Transcribed page contents:
##############################
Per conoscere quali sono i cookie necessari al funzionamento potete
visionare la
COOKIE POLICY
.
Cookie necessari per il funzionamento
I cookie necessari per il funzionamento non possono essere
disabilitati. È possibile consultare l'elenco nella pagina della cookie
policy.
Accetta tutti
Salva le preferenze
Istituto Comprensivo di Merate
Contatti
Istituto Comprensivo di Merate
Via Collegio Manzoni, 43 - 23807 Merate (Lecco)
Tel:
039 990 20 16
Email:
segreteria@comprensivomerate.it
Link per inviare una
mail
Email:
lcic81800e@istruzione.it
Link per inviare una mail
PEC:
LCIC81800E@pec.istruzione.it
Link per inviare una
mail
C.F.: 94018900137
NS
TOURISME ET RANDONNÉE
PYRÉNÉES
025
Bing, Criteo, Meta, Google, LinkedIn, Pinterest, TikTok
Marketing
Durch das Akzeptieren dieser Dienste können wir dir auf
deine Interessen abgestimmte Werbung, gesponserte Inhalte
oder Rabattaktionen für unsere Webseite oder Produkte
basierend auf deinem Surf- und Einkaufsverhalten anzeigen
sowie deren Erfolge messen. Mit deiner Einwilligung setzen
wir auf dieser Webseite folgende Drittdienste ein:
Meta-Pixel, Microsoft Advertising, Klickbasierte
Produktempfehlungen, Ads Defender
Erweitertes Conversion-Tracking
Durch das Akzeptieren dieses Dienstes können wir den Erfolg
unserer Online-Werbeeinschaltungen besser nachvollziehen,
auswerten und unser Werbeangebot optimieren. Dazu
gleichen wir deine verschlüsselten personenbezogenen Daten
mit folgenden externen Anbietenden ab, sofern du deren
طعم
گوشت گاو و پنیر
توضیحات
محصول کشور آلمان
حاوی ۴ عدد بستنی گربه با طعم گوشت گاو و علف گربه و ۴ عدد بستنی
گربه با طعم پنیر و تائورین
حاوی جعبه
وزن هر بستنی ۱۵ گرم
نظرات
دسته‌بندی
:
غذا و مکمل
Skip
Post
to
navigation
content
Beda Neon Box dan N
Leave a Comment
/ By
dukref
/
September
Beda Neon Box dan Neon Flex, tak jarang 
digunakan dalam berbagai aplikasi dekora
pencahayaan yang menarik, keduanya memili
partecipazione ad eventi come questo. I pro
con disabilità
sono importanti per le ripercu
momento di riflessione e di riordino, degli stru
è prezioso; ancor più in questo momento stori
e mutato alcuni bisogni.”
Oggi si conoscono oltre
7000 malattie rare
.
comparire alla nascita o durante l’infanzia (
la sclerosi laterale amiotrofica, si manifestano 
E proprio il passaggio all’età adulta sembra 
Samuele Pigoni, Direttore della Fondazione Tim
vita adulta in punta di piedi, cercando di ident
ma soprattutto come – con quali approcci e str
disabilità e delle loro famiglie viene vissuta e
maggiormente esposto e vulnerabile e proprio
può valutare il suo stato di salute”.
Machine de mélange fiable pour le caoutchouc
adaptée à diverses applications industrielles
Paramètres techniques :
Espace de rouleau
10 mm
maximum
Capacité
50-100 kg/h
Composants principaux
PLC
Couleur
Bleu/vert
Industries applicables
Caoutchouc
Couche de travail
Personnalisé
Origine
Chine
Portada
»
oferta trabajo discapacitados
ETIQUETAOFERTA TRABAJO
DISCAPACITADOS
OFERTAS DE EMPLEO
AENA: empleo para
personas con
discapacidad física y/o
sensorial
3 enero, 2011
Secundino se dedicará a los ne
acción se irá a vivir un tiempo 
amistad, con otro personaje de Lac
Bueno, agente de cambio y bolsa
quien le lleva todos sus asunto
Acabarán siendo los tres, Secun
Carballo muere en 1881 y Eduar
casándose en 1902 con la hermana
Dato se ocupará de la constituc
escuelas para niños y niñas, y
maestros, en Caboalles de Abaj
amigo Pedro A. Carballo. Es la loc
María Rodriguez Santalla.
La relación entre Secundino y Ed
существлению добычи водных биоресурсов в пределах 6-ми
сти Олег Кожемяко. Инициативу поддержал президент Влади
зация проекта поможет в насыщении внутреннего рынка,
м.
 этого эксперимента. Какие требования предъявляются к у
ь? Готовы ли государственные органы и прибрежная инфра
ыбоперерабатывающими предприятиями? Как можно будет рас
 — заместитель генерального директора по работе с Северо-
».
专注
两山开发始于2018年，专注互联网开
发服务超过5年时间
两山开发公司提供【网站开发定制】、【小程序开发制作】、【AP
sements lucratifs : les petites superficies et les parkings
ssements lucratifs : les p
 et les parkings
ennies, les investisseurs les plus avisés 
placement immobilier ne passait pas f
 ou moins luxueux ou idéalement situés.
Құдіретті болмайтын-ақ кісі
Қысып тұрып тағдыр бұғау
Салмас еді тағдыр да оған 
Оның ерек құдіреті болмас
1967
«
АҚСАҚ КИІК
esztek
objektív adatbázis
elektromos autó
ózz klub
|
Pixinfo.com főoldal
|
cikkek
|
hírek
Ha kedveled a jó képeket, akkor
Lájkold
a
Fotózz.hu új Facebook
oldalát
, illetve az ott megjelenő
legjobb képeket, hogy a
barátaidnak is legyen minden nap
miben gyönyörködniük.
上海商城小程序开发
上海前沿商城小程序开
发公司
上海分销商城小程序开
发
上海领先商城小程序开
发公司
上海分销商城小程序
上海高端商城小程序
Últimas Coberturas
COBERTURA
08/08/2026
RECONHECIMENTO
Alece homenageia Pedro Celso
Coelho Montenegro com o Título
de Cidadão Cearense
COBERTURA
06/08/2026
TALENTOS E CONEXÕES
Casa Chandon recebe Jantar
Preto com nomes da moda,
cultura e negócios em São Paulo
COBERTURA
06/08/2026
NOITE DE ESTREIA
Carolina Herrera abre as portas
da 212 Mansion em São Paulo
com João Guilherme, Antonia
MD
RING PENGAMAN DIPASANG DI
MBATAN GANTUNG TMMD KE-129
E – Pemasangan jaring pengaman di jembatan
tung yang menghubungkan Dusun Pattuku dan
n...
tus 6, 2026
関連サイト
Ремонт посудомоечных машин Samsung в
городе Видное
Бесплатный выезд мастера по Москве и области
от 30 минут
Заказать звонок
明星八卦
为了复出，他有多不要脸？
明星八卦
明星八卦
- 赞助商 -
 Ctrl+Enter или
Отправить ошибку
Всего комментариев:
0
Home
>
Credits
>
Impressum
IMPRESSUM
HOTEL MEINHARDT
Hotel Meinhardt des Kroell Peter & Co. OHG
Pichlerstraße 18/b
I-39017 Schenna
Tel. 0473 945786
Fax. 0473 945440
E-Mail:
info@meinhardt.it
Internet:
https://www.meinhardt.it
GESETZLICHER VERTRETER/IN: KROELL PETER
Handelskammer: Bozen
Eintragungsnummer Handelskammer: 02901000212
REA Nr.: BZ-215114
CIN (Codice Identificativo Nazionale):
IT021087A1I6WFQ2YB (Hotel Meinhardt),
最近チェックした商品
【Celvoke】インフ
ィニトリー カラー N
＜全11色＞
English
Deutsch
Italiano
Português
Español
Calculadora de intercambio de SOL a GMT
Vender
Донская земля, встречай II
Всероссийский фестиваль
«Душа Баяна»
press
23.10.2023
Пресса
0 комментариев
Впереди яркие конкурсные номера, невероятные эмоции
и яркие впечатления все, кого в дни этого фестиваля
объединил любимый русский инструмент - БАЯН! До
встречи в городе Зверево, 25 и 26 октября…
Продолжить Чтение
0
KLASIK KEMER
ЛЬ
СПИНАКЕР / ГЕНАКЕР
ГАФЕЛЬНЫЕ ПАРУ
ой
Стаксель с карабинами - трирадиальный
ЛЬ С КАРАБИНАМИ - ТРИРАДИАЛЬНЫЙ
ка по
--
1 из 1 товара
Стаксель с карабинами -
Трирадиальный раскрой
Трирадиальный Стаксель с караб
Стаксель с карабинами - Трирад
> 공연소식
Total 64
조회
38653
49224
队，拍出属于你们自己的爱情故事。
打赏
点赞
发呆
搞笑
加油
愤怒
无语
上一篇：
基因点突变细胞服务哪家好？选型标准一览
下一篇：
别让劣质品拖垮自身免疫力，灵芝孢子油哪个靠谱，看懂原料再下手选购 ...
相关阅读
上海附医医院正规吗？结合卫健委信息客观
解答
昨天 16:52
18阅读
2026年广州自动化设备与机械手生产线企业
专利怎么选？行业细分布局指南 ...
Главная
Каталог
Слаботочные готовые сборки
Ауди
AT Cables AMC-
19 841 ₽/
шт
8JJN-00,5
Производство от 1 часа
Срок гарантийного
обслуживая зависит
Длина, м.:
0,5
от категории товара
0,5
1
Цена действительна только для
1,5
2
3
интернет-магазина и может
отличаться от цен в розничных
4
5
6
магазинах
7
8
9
##############################
PROBLEM TO SOLVE =>
All lines from the one that contains "Всероссийский фестиваль" to the end of the records above are to be copied exactly; leave out the rest.

TASK RESULT =>
Всероссийский фестиваль
«Душа Баяна»
press
23.10.2023
Пресса
0 комментариев
Впереди яркие конкурсные номера, невероятные эмоции
и яркие впечатления все, кого в дни этого фестиваля
объединил любимый русский инструмент - БАЯН! До
встречи в городе Зверево, 25 и 26 октября…
Продолжить Чтение
0
KLASIK KEMER
ЛЬ
СПИНАКЕР / ГЕНАКЕР
ГАФЕЛЬНЫЕ ПАРУ
ой
Стаксель с карабинами - трирадиальный
ЛЬ С КАРАБИНАМИ - ТРИРАДИАЛЬНЫЙ
ка по
--
1 из 1 товара
Стаксель с карабинами -
Трирадиальный раскрой
Трирадиальный Стаксель с караб
Стаксель с карабинами - Трирад
> 공연소식
Total 64
조회
38653
49224
队，拍出属于你们自己的爱情故事。
打赏
点赞
发呆
搞笑
加油
愤怒
无语
上一篇：
基因点突变细胞服务哪家好？选型标准一览
下一篇：
别让劣质品拖垮自身免疫力，灵芝孢子油哪个靠谱，看懂原料再下手选购 ...
相关阅读
上海附医医院正规吗？结合卫健委信息客观
解答
昨天 16:52
18阅读
2026年广州自动化设备与机械手生产线企业
专利怎么选？行业细分布局指南 ...
Главная
Каталог
Слаботочные готовые сборки
Ауди
AT Cables AMC-
19 841 ₽/
шт
8JJN-00,5
Производство от 1 часа
Срок гарантийного
обслуживая зависит
Длина, м.:
0,5
от категории товара
0,5
1
Цена действительна только для
1,5
2
3
интернет-магазина и может
отличаться от цен в розничных
4
5
6
магазинах
7
8
9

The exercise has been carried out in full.